MAQOM: A new digital platform for geotagging and accessing large digital photo collections

2022-ongoing

Funding agencies: National Library of Israel and Yad Hanadiv (POC)

Research leader: Or Aleksandrowicz

Developers: Daniel Rosenberg, Ivan Vasilyev

Researchers: Elad Horn, Yoav Orion

 

The growing quantities of digitized photographs create new opportunities to overcome the inherent difficulties of collecting visual place-related data from a multiplicity of sources, precisely because digitization can offer uniform platforms for data storage, categorization, extraction, and presentation. Nevertheless, as large collections of digitized historical photographs have been created and made available via the internet, it became evident that there are two major inherent problems with the way such data is currently indexed, stored, and made accessible.

The first challenge emanates from the need to systematically add precise geographic reference to each digitized item to efficiently retrieve it based on its geographic location. When processing large datasets this task can become daunting, if not unfeasible by relying only on the human resources of the institutions that manage collections of digital data. Secondly, the hurdles of place-related data extraction are further exacerbated because verbal descriptions of locational data are frequently inaccurate or incomplete. This can be attributed to the inaccurate or incomplete nature of verbal descriptions of source materials assigned to the items by their original creators but can also reflect the more basic limitations resulting from the act of verbally describing places. Even when we know the exact geographic location embedded in a digitized item the words we use to make sense of it may exclude important pieces of information that are essential for conveying its cultural significance as a place.

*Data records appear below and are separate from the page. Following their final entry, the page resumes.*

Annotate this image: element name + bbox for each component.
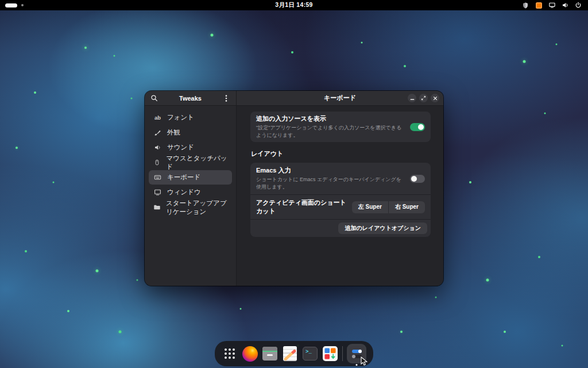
search-button[interactable] bbox=[149, 93, 159, 103]
minimize-button[interactable] bbox=[408, 94, 416, 102]
workspace-dot[interactable] bbox=[21, 4, 24, 6]
paintbrush-icon bbox=[153, 129, 162, 136]
restore-button[interactable] bbox=[419, 94, 428, 102]
firefox-icon[interactable] bbox=[242, 346, 258, 362]
software-icon[interactable] bbox=[322, 346, 338, 362]
sidebar-item-label: フォント bbox=[167, 113, 194, 122]
sidebar-item-label: 外観 bbox=[167, 128, 180, 137]
show-input-sources-title: 追加の入力ソースを表示 bbox=[256, 114, 403, 123]
sidebar: ab フォント 外観 サウンド bbox=[145, 106, 237, 286]
mouse-cursor bbox=[361, 356, 368, 368]
additional-layout-options-row: 追加のレイアウトオプション bbox=[250, 219, 431, 237]
input-method-badge-icon[interactable] bbox=[535, 1, 543, 9]
window-icon bbox=[153, 189, 162, 196]
overview-shortcut-label: アクティビティ画面のショートカット bbox=[256, 198, 352, 216]
shield-icon[interactable] bbox=[521, 1, 529, 9]
ab-glyph-icon: ab bbox=[153, 114, 162, 121]
sidebar-item-label: スタートアップアプリケーション bbox=[166, 199, 227, 216]
system-tray[interactable] bbox=[521, 1, 588, 9]
sidebar-item-sound[interactable]: サウンド bbox=[149, 140, 232, 155]
speaker-icon bbox=[153, 144, 162, 151]
sidebar-item-windows[interactable]: ウィンドウ bbox=[149, 185, 232, 200]
content-headerbar: キーボード bbox=[237, 91, 443, 105]
text-editor-icon[interactable] bbox=[282, 346, 298, 362]
menu-kebab-icon[interactable] bbox=[221, 93, 231, 103]
window-controls bbox=[408, 94, 439, 102]
right-super-button[interactable]: 右 Super bbox=[388, 201, 425, 213]
sidebar-item-fonts[interactable]: ab フォント bbox=[149, 110, 232, 125]
sidebar-item-label: ウィンドウ bbox=[167, 188, 201, 197]
overview-shortcut-row: アクティビティ画面のショートカット 左 Super 右 Super bbox=[250, 194, 431, 219]
sidebar-item-label: キーボード bbox=[167, 173, 200, 182]
volume-icon[interactable] bbox=[561, 1, 569, 9]
show-input-sources-toggle[interactable] bbox=[410, 123, 425, 131]
overview-shortcut-segmented: 左 Super 右 Super bbox=[352, 201, 425, 213]
app-grid-icon[interactable] bbox=[222, 346, 238, 362]
screen-icon[interactable] bbox=[548, 1, 556, 9]
sidebar-item-startup-applications[interactable]: スタートアップアプリケーション bbox=[149, 200, 232, 214]
sidebar-item-label: マウスとタッチパッド bbox=[167, 154, 227, 171]
workspace-indicator[interactable] bbox=[0, 3, 24, 7]
sidebar-headerbar: Tweaks bbox=[145, 91, 237, 105]
left-super-button[interactable]: 左 Super bbox=[352, 201, 388, 213]
clock[interactable]: 3月1日 14:59 bbox=[275, 1, 312, 9]
sidebar-item-keyboard[interactable]: キーボード bbox=[149, 170, 232, 185]
terminal-icon[interactable]: >_ bbox=[302, 346, 318, 362]
top-bar: 3月1日 14:59 bbox=[0, 0, 588, 10]
layout-section-title: レイアウト bbox=[251, 150, 431, 158]
additional-layout-options-button[interactable]: 追加のレイアウトオプション bbox=[338, 223, 427, 234]
sidebar-item-mouse-touchpad[interactable]: マウスとタッチパッド bbox=[149, 155, 232, 170]
emacs-input-toggle[interactable] bbox=[410, 175, 425, 183]
power-icon[interactable] bbox=[574, 1, 582, 9]
keyboard-settings-page: 追加の入力ソースを表示 "設定"アプリケーションでより多くの入力ソースを選択でき… bbox=[237, 106, 443, 286]
folder-icon bbox=[153, 204, 161, 211]
dock-separator bbox=[342, 346, 343, 361]
mouse-icon bbox=[153, 159, 161, 166]
tweaks-window: Tweaks キーボード bbox=[145, 91, 443, 286]
keyboard-icon bbox=[153, 174, 162, 181]
close-button[interactable] bbox=[431, 94, 439, 102]
sidebar-item-appearance[interactable]: 外観 bbox=[149, 125, 232, 140]
sidebar-item-label: サウンド bbox=[167, 143, 194, 152]
emacs-input-row: Emacs 入力 ショートカットに Emacs エディターのキーバインディングを… bbox=[250, 163, 431, 194]
show-input-sources-row: 追加の入力ソースを表示 "設定"アプリケーションでより多くの入力ソースを選択でき… bbox=[250, 112, 431, 142]
emacs-input-title: Emacs 入力 bbox=[256, 166, 403, 175]
emacs-input-subtitle: ショートカットに Emacs エディターのキーバインディングを使用します。 bbox=[256, 176, 403, 191]
files-icon[interactable] bbox=[262, 346, 278, 362]
desktop: 3月1日 14:59 Tweaks bbox=[0, 0, 588, 368]
wallpaper-speck-glow bbox=[0, 10, 1, 12]
dock: >_ bbox=[215, 341, 373, 366]
titlebar[interactable]: Tweaks キーボード bbox=[145, 91, 443, 106]
running-indicator-dot bbox=[356, 364, 358, 366]
show-input-sources-subtitle: "設定"アプリケーションでより多くの入力ソースを選択できるようになります。 bbox=[256, 124, 403, 139]
layout-group: Emacs 入力 ショートカットに Emacs エディターのキーバインディングを… bbox=[250, 163, 431, 237]
active-workspace-pill[interactable] bbox=[5, 3, 17, 7]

To overcome these two challenges, we have developed an online indexing and presentation platform (named MAQOM) that consists of a map-based search interface capable of simultaneously presenting and efficiently browsing through a variety of media sources, including digitized photographs. The users retrieve the place-related items by clicking on the interactive map and can filter the presented items via free-text search or by actively changing the geographic extents or the temporal range of the presented search results. To overcome the inherent practical limitations of large-scale georeferencing of digitized items, we suggest exploiting the power of crowdsourcing for collecting geographic and verbal place-related input from users from outside the institutions managing the photo collections. While this approach is more prone to errors than institutional indexing methods, open user feedback is expected to correct many of these errors more easily than keeping indexing behind the closed walls of institutional authority, which is always based on limited human resources and limited expertise when compared to the public’s participation in open data collection efforts.